みなさんこんにちは。
相続と不動産で困った時の一番最初の相談先、
相続と不動産のパーソナルアドバイザー、税理士 兼 弁護士の中澤剛です。
【この記事は、弁護士、司法書士、行政書士、税理士等の専門家の方向けです】
この記事では、民事信託(家族信託)を利用するために委任契約を締結した司法書士に対する不法行為責任が認められた事例である、東京地方裁判所令和3年9月17日判決をざっくりと解説します。
※本記事は、一般の方向けではなく、司法書士や行政書士など民事信託を扱う先生向けの記事です。
事案の概要
高齢者Xが、やや老朽化した自宅ビルを信託財産として、自身を委託者兼受益者、息子Zを受託者とする民事信託契約締結の事務処理を司法書士Yに委任した、という事案です。
※分かりやすさを重視し、実際の事案をかなり簡略化しています。正確には上記裁判例(掲載誌:金融商事判例1640号40頁等)を参照してください。
事案の特色
この事案のポイントは、信託財産である自宅ビルについて、将来大規模修繕が必要となり得ることから、信託財産である自宅ビルに対して抵当権を設定し金融機関から融資を受けることができるようにしたいという要望がX及びZにあった、という点です。
ところが、Zを受託者、自宅ビルを信託財産として信託契約を締結したものの、当時、信託財産に対して抵当権を設定し融資することに実務的に対応している金融機関はほとんどなく、あってもそのための信託口口座の開設が必要となり、そのためには厳格な手続きが必要でした。
そして、Yが作成した信託契約書では、自宅ビルに対して金融機関から抵当権を設定して融資を受けることが不可能でした。
XやZからすれば、「融資が受けられないのでは困る!こんな民事信託では意味がない!」ということになります。
そのため、XからYに対して損害賠償請求がなされました。
判決の概要
本件判決においては、
司法書士であるYは、委任契約を締結するに先立ち、Xに対し、信義則に基づき、
金融機関の信託内融資、信託口口座(狭義)等に関する対応状況等の情報収集、調査等を行った上で、その結果に関する情報を提供するとともに、
信託契約を締結しても信託内融資及び信託口口座(狭義)の開設を受けられないというリスクが存することを説明すべき義務を負っていたとして、
説明義務違反に基づいてYに対する150万円(注:主に司法書士Yへの報酬額です)を超える損害賠償責任を認めました。
※分かりやすさを重視し、裁判例の判示内容についてもかなり簡略化しています。正確には上記裁判例を参照してください。
ポイント
本件においては、信託財産を対象として融資を受けるという依頼者のニーズを実現するための実務的な手続き対応が不十分であったことがトラブルの原因になってしまいました。

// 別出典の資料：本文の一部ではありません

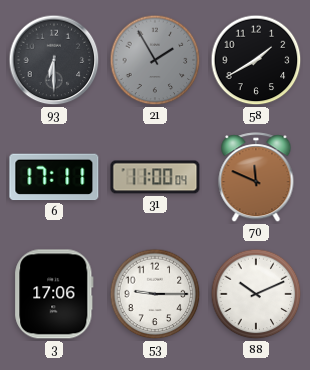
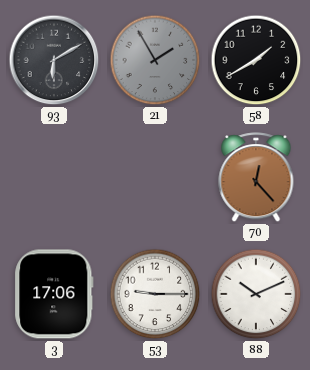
93: 6:30 -> 6:10
6: 17:11 -> none
31: 11:00 -> none
70: 11:49 -> 12:23
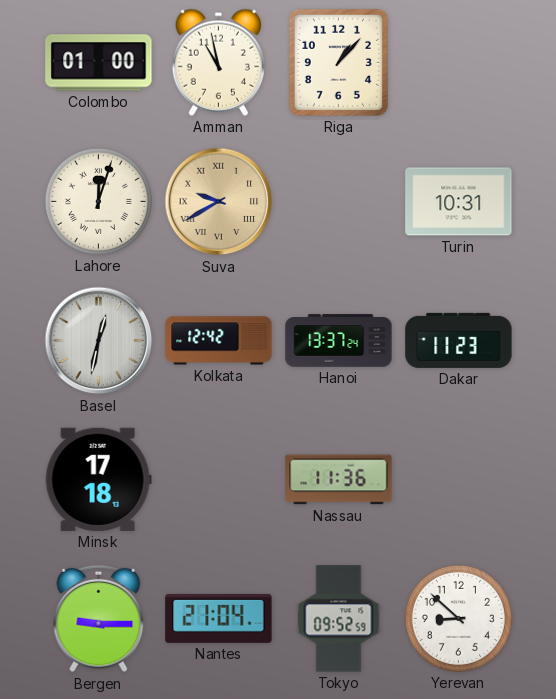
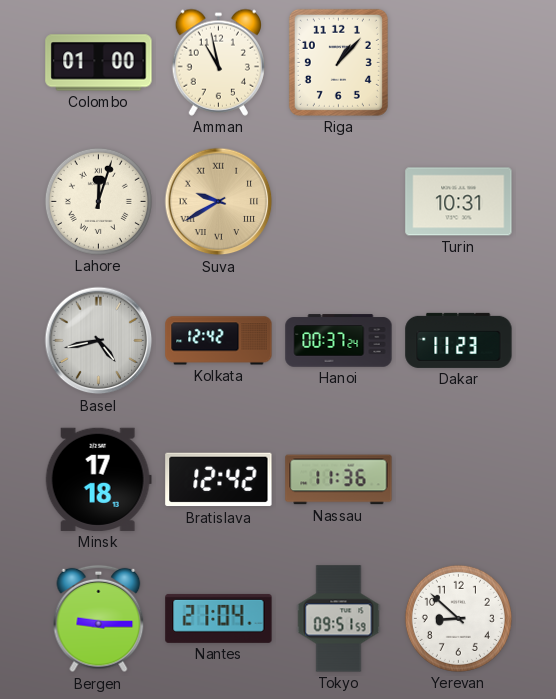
Basel: 12:32 -> 4:43
Hanoi: 13:37 -> 00:37
Bratislava: none -> 12:42
Tokyo: 09:52 -> 09:51
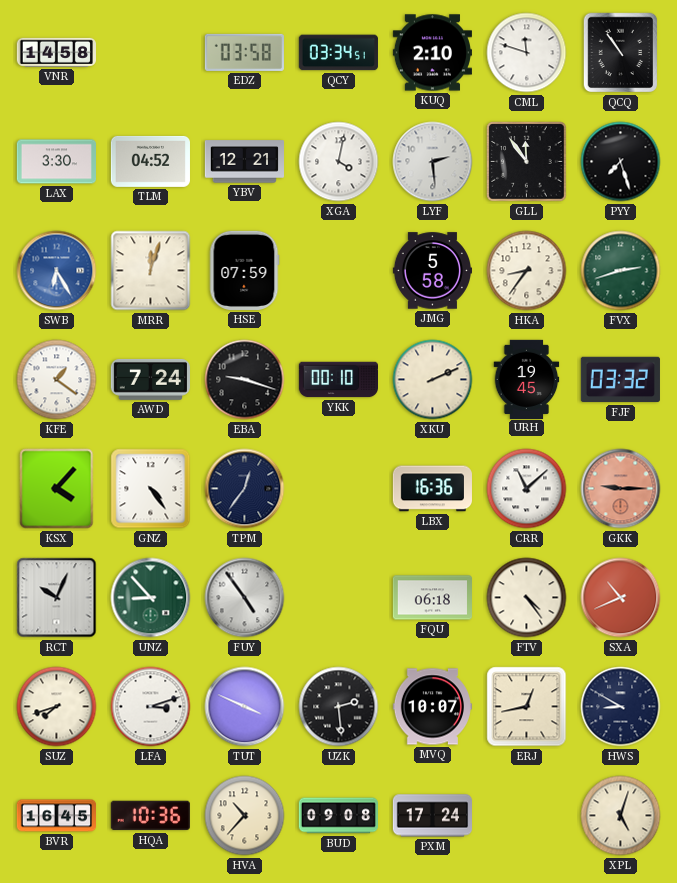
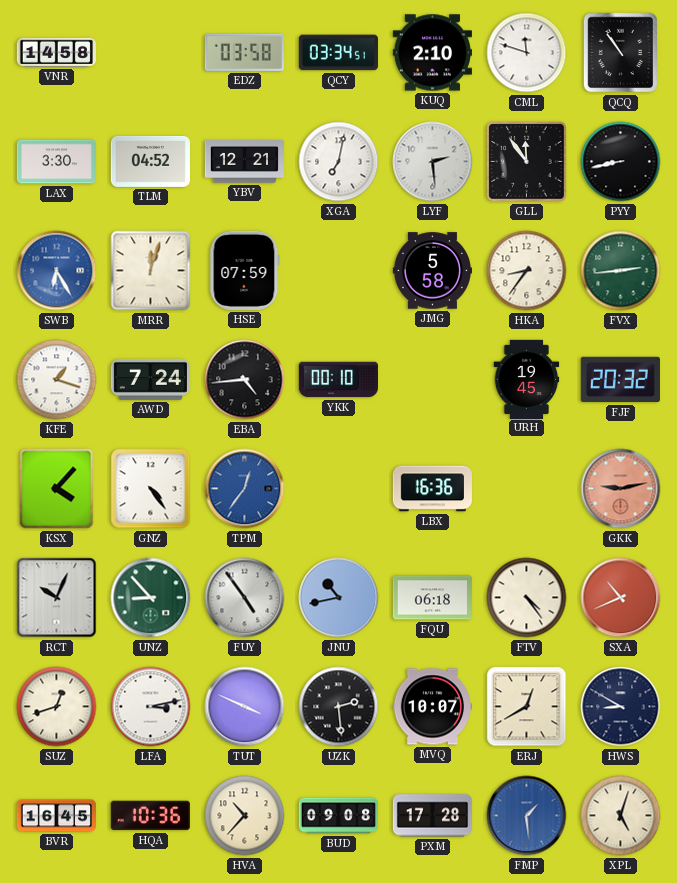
XGA: 4:02 -> 7:02
PYY: 7:27 -> 8:43
FVX: 2:42 -> 2:44
KFE: 1:21 -> 1:18
EBA: 9:18 -> 4:44
XKU: 2:11 -> none
FJF: 03:32 -> 20:32
TPM dial: navy -> blue
CRR: 11:08 -> none
GKK: 9:15 -> 9:13
JNU: none -> 10:43
SUZ: 7:42 -> 12:42
LFA: 3:12 -> 3:13
ERJ: 12:43 -> 12:40
PXM: 17:24 -> 17:28
FMP: none -> 1:29
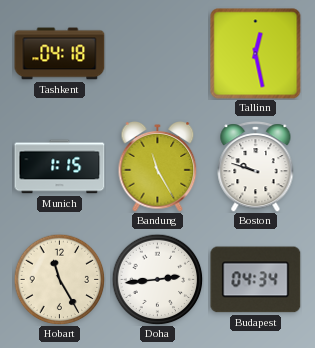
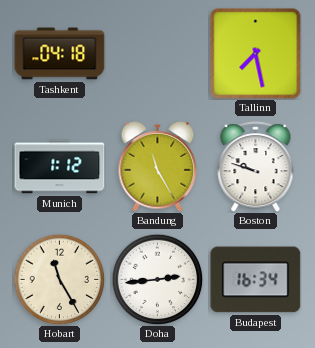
Tallinn: 12:28 -> 7:28
Munich: 1:15 -> 1:12
Budapest: 04:34 -> 16:34
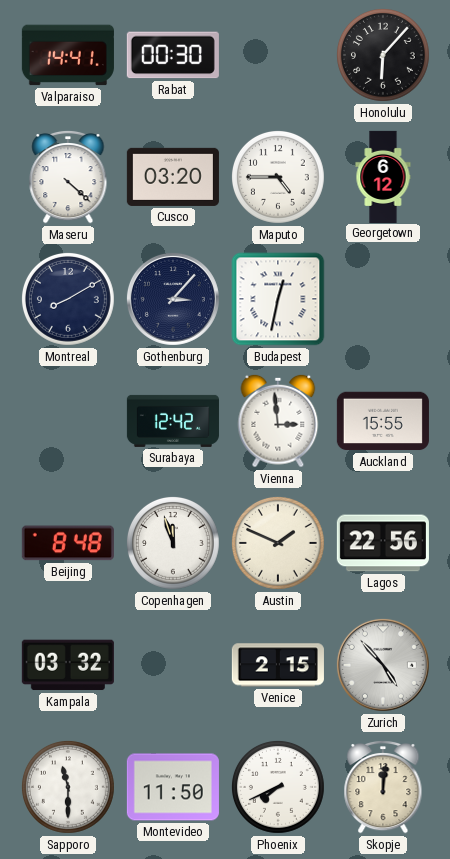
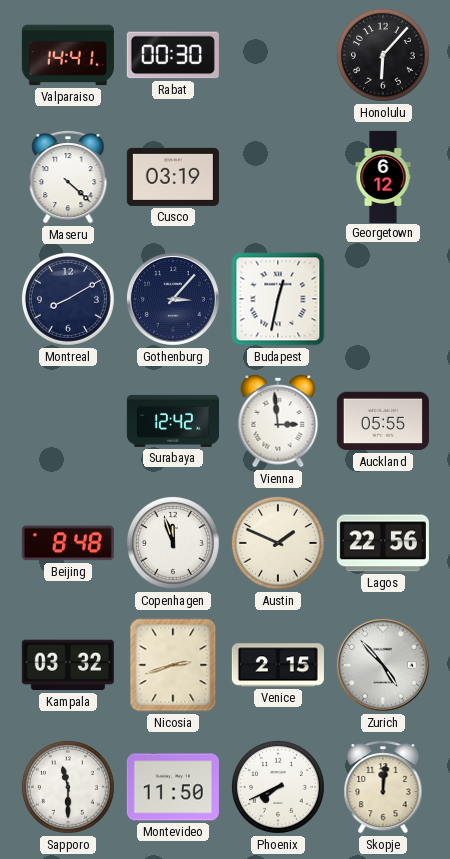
Cusco: 03:20 -> 03:19
Maputo: 4:45 -> none
Auckland: 15:55 -> 05:55
Nicosia: none -> 2:42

家族信託の案件を受任する際には、依頼者のニーズを踏まえた設計が重要であることは言うまでもありません。
その際、専門家としての責任は、依頼者のニーズを踏まえて信託契約書を作成することだけで足りるものではなく、実際に当該信託契約書に基づいて依頼者のニーズが実現できるのかという点についてまで、十分な調査と、依頼者への説明が必要です。
専門家として、十分な注意を払いつつ、依頼者の方々のニーズを実現する財産管理・財産承継に貢献して行きたいものです!